** DATA EXCERPTS follows **

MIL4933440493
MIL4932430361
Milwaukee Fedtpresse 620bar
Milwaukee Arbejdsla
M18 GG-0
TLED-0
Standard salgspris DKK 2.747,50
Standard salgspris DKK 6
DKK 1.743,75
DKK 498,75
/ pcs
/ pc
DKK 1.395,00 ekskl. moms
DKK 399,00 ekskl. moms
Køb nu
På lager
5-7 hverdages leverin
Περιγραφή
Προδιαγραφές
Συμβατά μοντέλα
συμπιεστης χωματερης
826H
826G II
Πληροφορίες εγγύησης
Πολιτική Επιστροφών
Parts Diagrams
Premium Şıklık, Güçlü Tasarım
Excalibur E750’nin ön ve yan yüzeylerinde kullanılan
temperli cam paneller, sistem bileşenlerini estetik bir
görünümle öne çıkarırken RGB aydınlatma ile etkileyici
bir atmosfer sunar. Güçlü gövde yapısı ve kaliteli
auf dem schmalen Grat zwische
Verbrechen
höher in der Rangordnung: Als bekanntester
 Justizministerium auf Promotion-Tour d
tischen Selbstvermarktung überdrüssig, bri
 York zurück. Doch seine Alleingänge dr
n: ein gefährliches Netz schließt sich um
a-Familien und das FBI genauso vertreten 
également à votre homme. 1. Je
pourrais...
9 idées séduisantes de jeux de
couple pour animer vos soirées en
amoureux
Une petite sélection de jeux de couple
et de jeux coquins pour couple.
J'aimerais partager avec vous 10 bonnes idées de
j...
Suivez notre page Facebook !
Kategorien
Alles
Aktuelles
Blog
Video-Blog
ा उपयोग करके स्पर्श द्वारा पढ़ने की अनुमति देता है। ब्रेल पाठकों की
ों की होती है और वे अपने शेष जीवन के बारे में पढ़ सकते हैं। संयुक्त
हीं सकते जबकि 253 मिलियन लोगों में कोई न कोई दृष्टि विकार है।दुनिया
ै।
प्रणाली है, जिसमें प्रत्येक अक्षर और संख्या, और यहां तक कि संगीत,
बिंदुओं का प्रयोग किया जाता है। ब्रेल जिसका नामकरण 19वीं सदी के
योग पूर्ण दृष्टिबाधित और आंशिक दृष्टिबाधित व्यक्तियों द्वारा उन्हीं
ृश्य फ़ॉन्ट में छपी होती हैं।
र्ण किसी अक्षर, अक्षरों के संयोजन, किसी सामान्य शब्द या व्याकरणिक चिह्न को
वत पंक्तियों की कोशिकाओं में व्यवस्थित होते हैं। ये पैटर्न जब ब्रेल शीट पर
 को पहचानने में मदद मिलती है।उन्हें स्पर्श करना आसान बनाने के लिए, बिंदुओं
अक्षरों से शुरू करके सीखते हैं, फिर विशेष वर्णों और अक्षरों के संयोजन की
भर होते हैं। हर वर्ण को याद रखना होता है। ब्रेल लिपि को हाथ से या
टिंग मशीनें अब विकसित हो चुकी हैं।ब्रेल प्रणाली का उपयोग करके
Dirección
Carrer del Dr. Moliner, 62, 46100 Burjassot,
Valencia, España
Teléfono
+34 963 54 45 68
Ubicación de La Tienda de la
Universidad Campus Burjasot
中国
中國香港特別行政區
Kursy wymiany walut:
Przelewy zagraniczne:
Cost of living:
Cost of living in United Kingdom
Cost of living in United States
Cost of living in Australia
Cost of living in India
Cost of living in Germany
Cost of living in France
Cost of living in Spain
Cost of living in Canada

** End of DATA EXCERPTS **

_TASK BRIEF_. Lines with the word "Cost" in them are the answer; report each one from the data.

_EXERCISE SOLUTION_.
Cost of living:
Cost of living in United Kingdom
Cost of living in United States
Cost of living in Australia
Cost of living in India
Cost of living in Germany
Cost of living in France
Cost of living in Spain
Cost of living in Canada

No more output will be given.